Case Presentation: A 21-year old man presented with one day of scrotal swelling and pain. He developed sharp, throbbing pain after unprotected sex with a male partner a day prior. The pain had worsened over the last few hours. He was afebrile, normotensive and tachycardic. His scrotum was enlarged (> 25 centimeters) with well-demarcated erythema and central ecchymosis (Figure 1). The remainder of his examination was unremarkable.
A testicular ultrasound revealed soft tissue edema without vascular compromise or torsion. A bedside incision revealed clean non-friable tissue, and drained 250 milliliters of serosanguinous fluid. Labs revealed leukocytosis and lactic academia.

Intravenous fluid resuscitation and broad-spectrum antibiotics were initiated with concern for sepsis and scrotal cellulitis. His scrotal edema, leukocytosis, and lactic acidosis initially improved. However, the next day he developed septic shock, prompting emergency surgical management. Intraoperatively, his scrotum had necrotic tissue consistent with Fournier’s gangrene, requiring debridement and near complete removal of the scrotum. The next day, cultures from the incision and drainage grew Group C streptococcus. Upon further questioning, patient reported that he self-injected two liters of normal saline into his scrotum two days prior for cosmetic effect. The patient was discharged on amoxicillin-clavulanic acid and clindamycin with plan for eventual grafting. He was counseled on the risks of saline injection.

Discussion: Hospitalists frequently manage skin and soft tissue infections, ranging from uncomplicated cellulitis to deeper-space infections [e.g. necrotizing fasciitis (NF), pyomyositis]. Fournier’s gangrene is a rare type of NF involving the perineum. NF can spread as quickly as one inch per hour along the fascial planes in absence of skin changes due to the continuity of the scrotal fascia with the fascia of the perineum and abdomen. Most (52-88%) of affected men have a pre-disposing condition such as diabetes, obesity, immunosuppression, or alcoholism.
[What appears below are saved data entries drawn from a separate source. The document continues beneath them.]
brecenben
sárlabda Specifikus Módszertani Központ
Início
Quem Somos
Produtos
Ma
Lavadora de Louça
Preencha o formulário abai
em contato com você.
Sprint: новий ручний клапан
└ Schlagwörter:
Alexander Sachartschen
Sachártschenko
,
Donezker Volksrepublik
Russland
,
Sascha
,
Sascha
Necrotizing infections are typically polymicrobial; our patient did not have the traditional risk factors and had the less common mono-bacterial NF type 2 associated with toxic shock syndrome (Table 1). In addition, his infection was due to group C streptococci, an uncommon cause of NF.
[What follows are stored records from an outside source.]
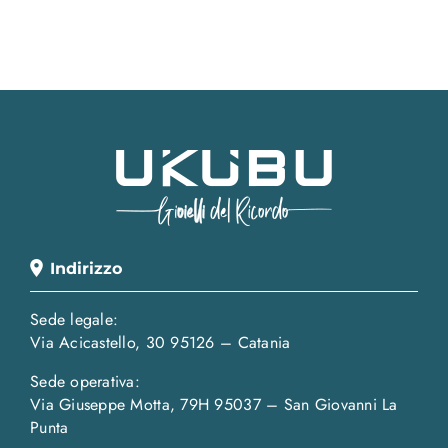
Indirizzo
Sede legale:
Via Acicastello, 30 95126 – Catania
Sede operativa:
Via Giuseppe Motta, 79H 95037 – San Giovanni La
Punta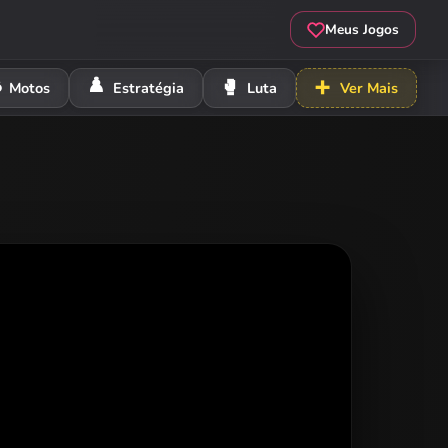
Meus Jogos
️
♟️
🥊
➕
Motos
Estratégia
Luta
Ver Mais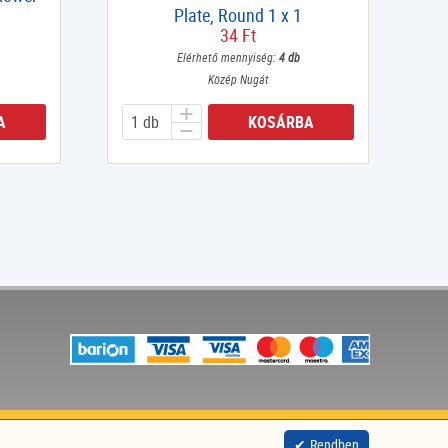
Plate, Round 1 x 1
34 Ft
Elérhető mennyiség:
4 db
Közép Nugát
A
KOSÁRBA
site by
nitestyle
Rendben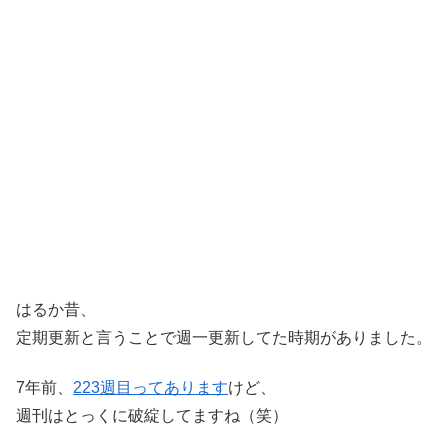
はるか昔、
定期更新と言うことで週一更新してた時期がありました。
7年前、
223週目ってあります
けど、
週刊はとっくに破綻してますね（笑）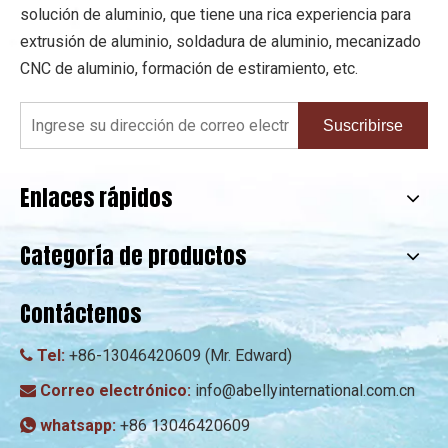
solución de aluminio, que tiene una rica experiencia para
extrusión de aluminio, soldadura de aluminio, mecanizado
CNC de aluminio, formación de estiramiento, etc.
Suscribirse
Enlaces rápidos
Categoría de productos
Contáctenos
Tel:
+86-13046420609 (Mr. Edward)

Correo electrónico:
info@abellyinternational.com.cn

whatsapp:
+86 13046420609
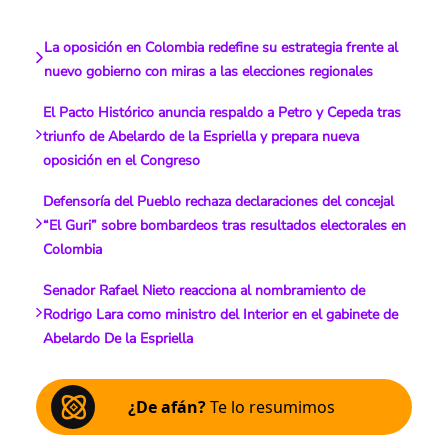
La oposición en Colombia redefine su estrategia frente al
nuevo gobierno con miras a las elecciones regionales
El Pacto Histórico anuncia respaldo a Petro y Cepeda tras
triunfo de Abelardo de la Espriella y prepara nueva
oposición en el Congreso
Defensoría del Pueblo rechaza declaraciones del concejal
“El Guri” sobre bombardeos tras resultados electorales en
Colombia
Senador Rafael Nieto reacciona al nombramiento de
Rodrigo Lara como ministro del Interior en el gabinete de
Abelardo De la Espriella
¿De afán?
Te lo resumimos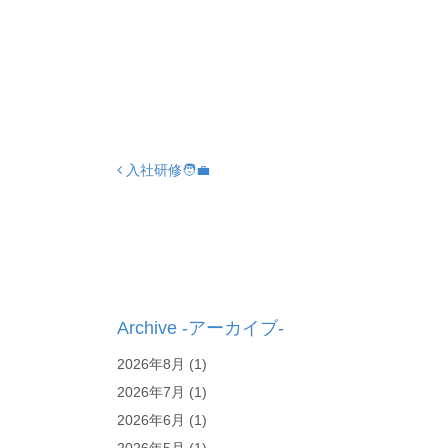
入社研修🧑‍💼
Post navigation
Archive -アーカイブ-
2026年8月
(1)
2026年7月
(1)
2026年6月
(1)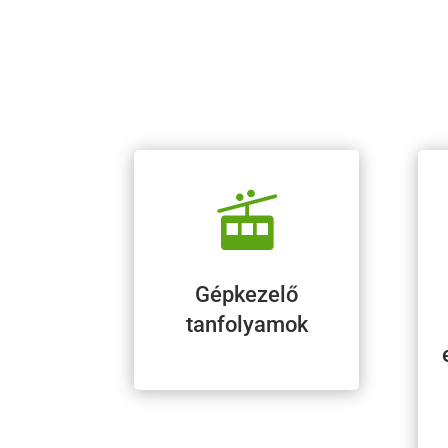

Gépkezelő
tanfolyamok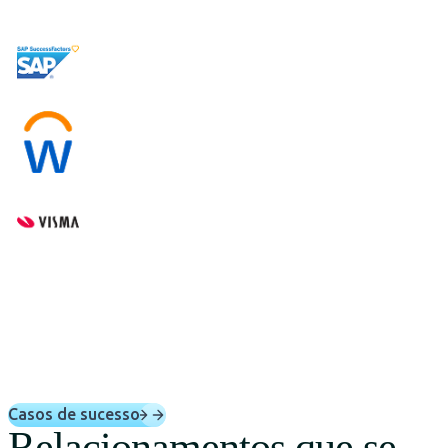
Casos de sucesso
Relacionamentos que se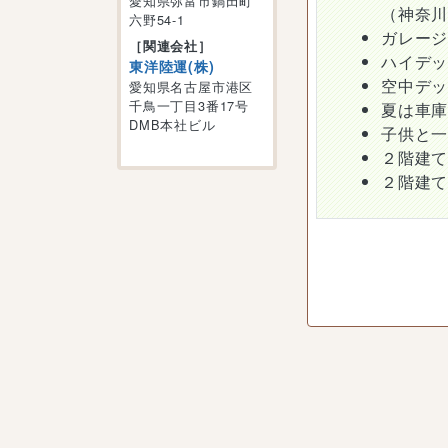
愛知県弥富市鍋田町
（神奈
六野54-1
ガレー
［関連会社］
ハイデ
東洋陸運(株)
空中デ
愛知県名古屋市港区
千鳥一丁目3番17号
夏は車
DMB本社ビル
子供と
２階建
２階建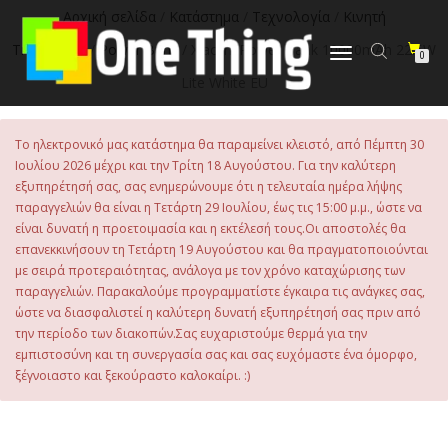
στο
Αρχική σελίδα
/
Κατάστημα
/
Τεχνολογία
/
Κινητή
περιεχόμενο
Τηλεφωνία
/
Power Bank
/ Xiaomi Power Bank 10000mAh 22.5W
Εναλλαγή
0
πλοήγησης
Lite White EU
Το ηλεκτρονικό μας κατάστημα θα παραμείνει κλειστό, από Πέμπτη 30
Ιουλίου 2026 μέχρι και την Τρίτη 18 Αυγούστου. Για την καλύτερη
εξυπηρέτησή σας, σας ενημερώνουμε ότι η τελευταία ημέρα λήψης
παραγγελιών θα είναι η Τετάρτη 29 Ιουλίου, έως τις 15:00 μ.μ., ώστε να
είναι δυνατή η προετοιμασία και η εκτέλεσή τους.Οι αποστολές θα
επανεκκινήσουν τη Τετάρτη 19 Αυγούστου και θα πραγματοποιούνται
με σειρά προτεραιότητας, ανάλογα με τον χρόνο καταχώρισης των
παραγγελιών. Παρακαλούμε προγραμματίστε έγκαιρα τις ανάγκες σας,
ώστε να διασφαλιστεί η καλύτερη δυνατή εξυπηρέτησή σας πριν από
την περίοδο των διακοπών.Σας ευχαριστούμε θερμά για την
εμπιστοσύνη και τη συνεργασία σας και σας ευχόμαστε ένα όμορφο,
ξέγνοιαστο και ξεκούραστο καλοκαίρι. :)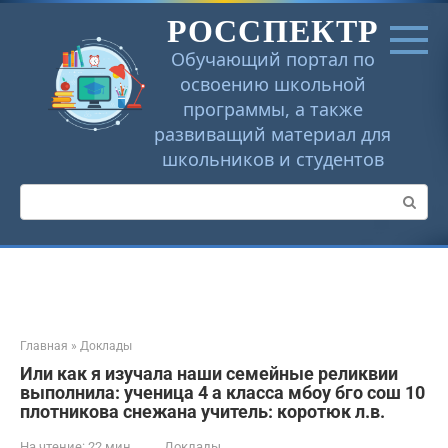
Перейти
РОССПЕКТР
к
контенту
Обучающий портал по
освоению школьной
программы, а также
развиващий материал для
школьников и студентов
Поиск:
Главная
»
Доклады
Или как я изучала наши семейные реликвии
выполнила: ученица 4 а класса мбоу бго сош 10
плотникова снежана учитель: коротюк л.в.
На чтение:
22 мин
Доклады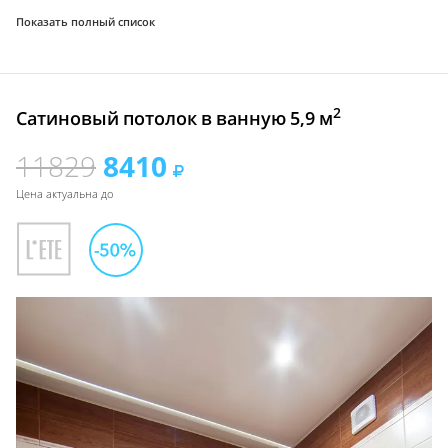
Показать полный список
2
Сатиновый потолок в ванную 5,9 м
11829
8410
Цена актуальна до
This atypical presentation was likely due to the preceding saline infusion. The improving scrotal edema due to the resorption of injected saline provided false reassurance and confounded the physical exam.

Saline infusion into body parts, including the scrotum, labia, breasts, and subcutaneously for augmentation is increasingly seen in certain sexual subcultures. Sometimes, “infusion centers” in tattoo parlors perform this procedure. However, most individuals self-inject at home using internet-purchased kits thus increasing the risk of complications. Known complications of saline infusion include cellulitis and subcutaneous emphysema. This is the first case report to our knowledge describing Fournier’s gangrene as a consequence of scrotal inflation.

Conclusions: Hospitalists should be aware of high-risk sexual behaviors that may predispose immune-competent adults to necrotizing skin and soft infections of the genitals and perineum.